Return the records below character for character.

◆ Data listing:
◇ ◇ ◇ ◇ ◇

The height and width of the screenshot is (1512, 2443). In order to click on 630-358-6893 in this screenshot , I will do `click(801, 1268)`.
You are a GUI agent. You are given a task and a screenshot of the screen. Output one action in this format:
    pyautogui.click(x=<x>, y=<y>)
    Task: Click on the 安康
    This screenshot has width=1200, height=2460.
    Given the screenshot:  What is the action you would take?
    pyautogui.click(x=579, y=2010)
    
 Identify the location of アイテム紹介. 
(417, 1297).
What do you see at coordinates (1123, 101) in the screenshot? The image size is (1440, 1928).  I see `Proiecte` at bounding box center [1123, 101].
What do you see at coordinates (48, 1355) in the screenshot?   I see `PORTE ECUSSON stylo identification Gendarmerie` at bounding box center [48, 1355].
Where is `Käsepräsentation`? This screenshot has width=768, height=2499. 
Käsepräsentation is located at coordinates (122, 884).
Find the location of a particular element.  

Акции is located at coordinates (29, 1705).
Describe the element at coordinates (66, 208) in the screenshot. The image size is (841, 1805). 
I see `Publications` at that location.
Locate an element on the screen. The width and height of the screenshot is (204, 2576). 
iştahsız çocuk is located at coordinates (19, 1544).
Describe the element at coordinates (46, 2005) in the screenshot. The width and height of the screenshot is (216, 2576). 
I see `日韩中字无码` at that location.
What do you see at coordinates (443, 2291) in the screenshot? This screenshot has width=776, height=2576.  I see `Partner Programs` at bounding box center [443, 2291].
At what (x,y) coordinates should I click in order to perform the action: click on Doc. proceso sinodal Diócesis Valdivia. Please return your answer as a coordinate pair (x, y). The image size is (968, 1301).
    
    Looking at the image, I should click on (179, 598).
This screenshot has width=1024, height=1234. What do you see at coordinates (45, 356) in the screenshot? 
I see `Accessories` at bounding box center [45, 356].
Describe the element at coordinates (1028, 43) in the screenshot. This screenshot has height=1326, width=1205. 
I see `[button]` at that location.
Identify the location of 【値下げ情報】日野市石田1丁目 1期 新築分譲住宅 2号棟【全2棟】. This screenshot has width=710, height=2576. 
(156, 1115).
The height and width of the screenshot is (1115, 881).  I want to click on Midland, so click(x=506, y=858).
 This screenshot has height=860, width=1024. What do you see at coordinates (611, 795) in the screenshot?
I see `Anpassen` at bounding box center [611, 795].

◇ ◇ ◇ ◇ ◇

◆ Task solution:
The height and width of the screenshot is (1512, 2443). In order to click on 630-358-6893 in this screenshot , I will do `click(801, 1268)`.
You are a GUI agent. You are given a task and a screenshot of the screen. Output one action in this format:
    pyautogui.click(x=<x>, y=<y>)
    Task: Click on the 安康
    This screenshot has width=1200, height=2460.
    Given the screenshot:  What is the action you would take?
    pyautogui.click(x=579, y=2010)
    
 Identify the location of アイテム紹介. 
(417, 1297).
What do you see at coordinates (1123, 101) in the screenshot? The image size is (1440, 1928).  I see `Proiecte` at bounding box center [1123, 101].
What do you see at coordinates (48, 1355) in the screenshot?   I see `PORTE ECUSSON stylo identification Gendarmerie` at bounding box center [48, 1355].
Where is `Käsepräsentation`? This screenshot has width=768, height=2499. 
Käsepräsentation is located at coordinates (122, 884).
Find the location of a particular element.  

Акции is located at coordinates (29, 1705).
Describe the element at coordinates (66, 208) in the screenshot. The image size is (841, 1805). 
I see `Publications` at that location.
Locate an element on the screen. The width and height of the screenshot is (204, 2576). 
iştahsız çocuk is located at coordinates (19, 1544).
Describe the element at coordinates (46, 2005) in the screenshot. The width and height of the screenshot is (216, 2576). 
I see `日韩中字无码` at that location.
What do you see at coordinates (443, 2291) in the screenshot? This screenshot has width=776, height=2576.  I see `Partner Programs` at bounding box center [443, 2291].
At what (x,y) coordinates should I click in order to perform the action: click on Doc. proceso sinodal Diócesis Valdivia. Please return your answer as a coordinate pair (x, y). The image size is (968, 1301).
    
    Looking at the image, I should click on (179, 598).
This screenshot has width=1024, height=1234. What do you see at coordinates (45, 356) in the screenshot? 
I see `Accessories` at bounding box center [45, 356].
Describe the element at coordinates (1028, 43) in the screenshot. This screenshot has height=1326, width=1205. 
I see `[button]` at that location.
Identify the location of 【値下げ情報】日野市石田1丁目 1期 新築分譲住宅 2号棟【全2棟】. This screenshot has width=710, height=2576. 
(156, 1115).
The height and width of the screenshot is (1115, 881).  I want to click on Midland, so click(x=506, y=858).
 This screenshot has height=860, width=1024. What do you see at coordinates (611, 795) in the screenshot?
I see `Anpassen` at bounding box center [611, 795].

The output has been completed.